How to Use Our Silicone Molds for Beautiful Cake Decorations
, by Meytal Limony, 5 min reading time

, by Meytal Limony, 5 min reading time
Learn professional techniques for creating stunning cake decorations with our silicone molds. This guide covers everything: How to use silicone chocolate molds for cake decorating — step-by-step instructions, pro techniques, and tips for clean releases and perfect details.
If you'd like a video walkthrough, you can also watch a step-by-step tutorial here:
[Watch the video]
STEP 1: MEASURE & MELT YOUR CHOCOLATE
Start with 150g (about 1 cup) of white COMPOUND chocolate.
Warm it in the microwave in 10-second intervals, stirring in between, until smooth and fluid.
Tip: Compound chocolate melts easily and doesn’t require tempering - perfect for our cake decorating molds.

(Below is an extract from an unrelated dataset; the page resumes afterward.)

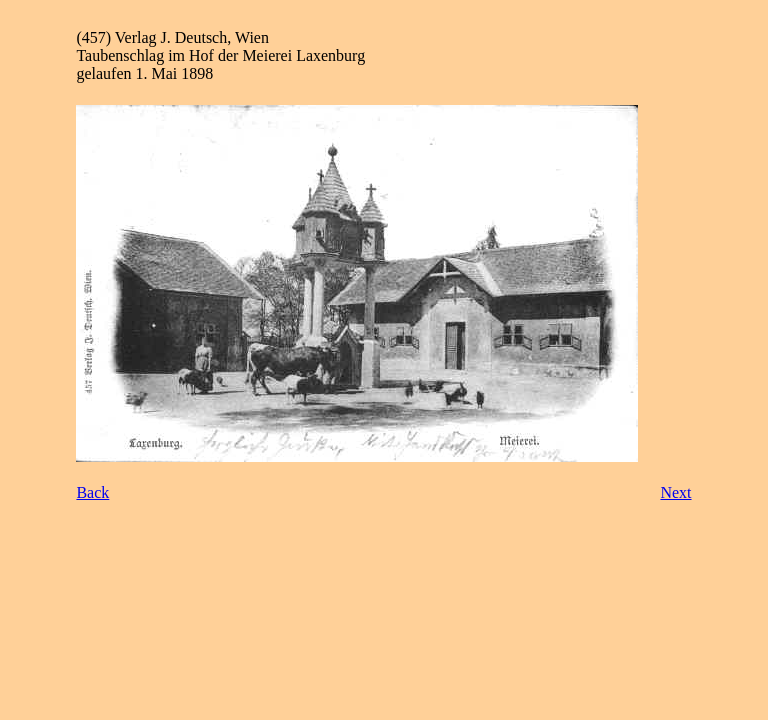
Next (675, 492)
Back (92, 492)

STEP 2: SAVE A LITTLE FOR THE “BACK SUPPORTING WALL”
Set aside about ¼ of the melted chocolate in a separate bowl.
You’ll use this later to create the “back support wall”: a final coat that goes on after you’ve piped the detailed colors. This layer holds all the chocolate together, helps prevent breakage, and gives your decoration a smooth, clean finish on the back.
Since this backing is only visible on the underside once unmolded, you can color it however you like. We recommend matching it to the dominant color in the design or to the frosting color of the cake, so the decoration blends in seamlessly.

STEP 3: ADD COLORS FOR THE DETAILS
Divide the remaining chocolate into small bowls and add your colors.
Make sure to use oil-soluble food coloring (regular water-based colors can cause chocolate to seize). Place each color in a small piping bag.

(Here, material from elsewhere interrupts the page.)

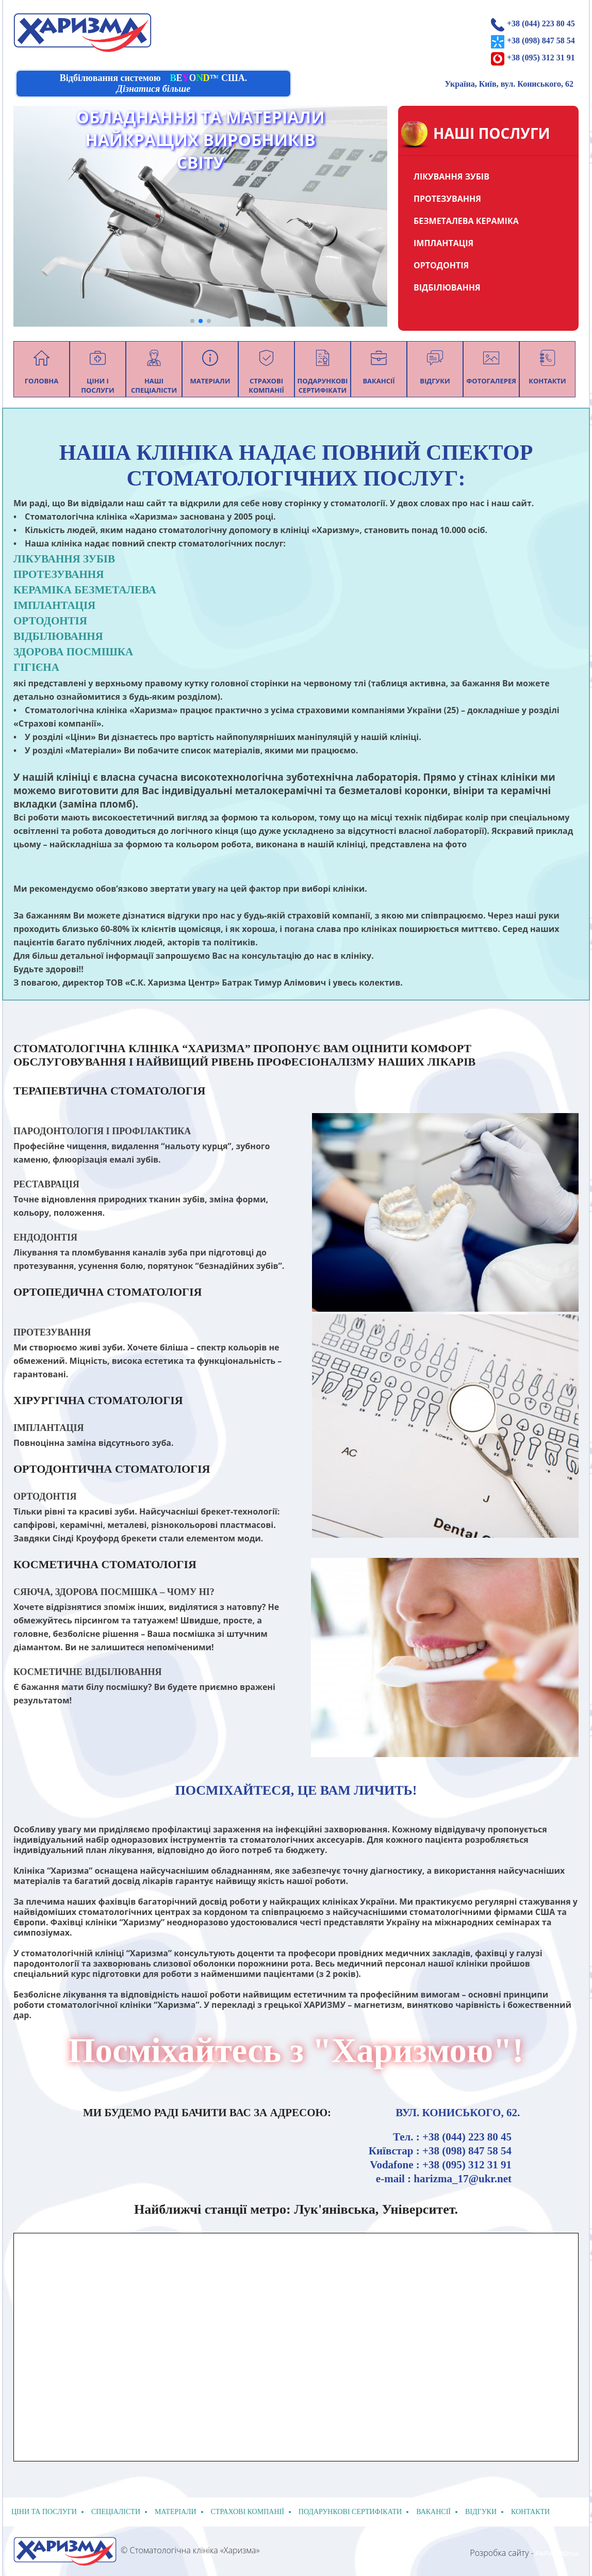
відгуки (481, 2512)
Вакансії (433, 2512)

STEP 4: FILL THE SMALL DETAILS FIRST
Place your mold on a clean, flat surface. I’m demonstrating this with our astronaut mold here, but these steps apply to all of our cake decorating molds - even the 3D molds . Use a piping bag with a very small tip opening to carefully fill each section of the mold.
Fill only up to the thin dividing line - that’s your height guide for the front details. Avoid filling all the way to the top (the thick outer line) just yet, that height is reserved for the back support layer you’ll add later.
Tap the mold gently to release any trapped air bubbles. You can do this on a chopping board, a sturdy plastic lid, or a piece of cardboard, or for the easiest and cleanest results, use our plastic tapping board, designed to keep your mold perfectly level while tapping, filling, and moving it to the fridge.

STEP 5: BUILD THE BACK LAYER
Time to grab the reserved chocolate!
Pipe a second, slightly thicker layer over the details, filling up to the thicker outer line.
This forms the strong supportive back.
Tap the mold again to smooth it out. By the way, you don’t need to wait for the first layer of chocolate to set, you can pipe the back supporting wall straight away.

STEP 6: CHILL & RELEASE
Chill your mold in the fridge for 10 minutes, then let it rest at room temperature for 2–3 minutes for an easier release.
Gently flex the mold by inserting both your thumbs underneath the chocolate and then pushing the mold down. Alternatively you can flip the mold, place on a flat clean surface, and pull away the mold from the chocolate gently while holding the chocolate in place.

STEP 7: FINISHING TOUCHES
For a flawless finish, handle your chocolate with gloves to avoid fingerprints.
Store the pieces in the fridge in an airtight container until you’re ready to decorate!

With a little melted chocolate and a great mold, you can create professional-looking cake decorations with ease.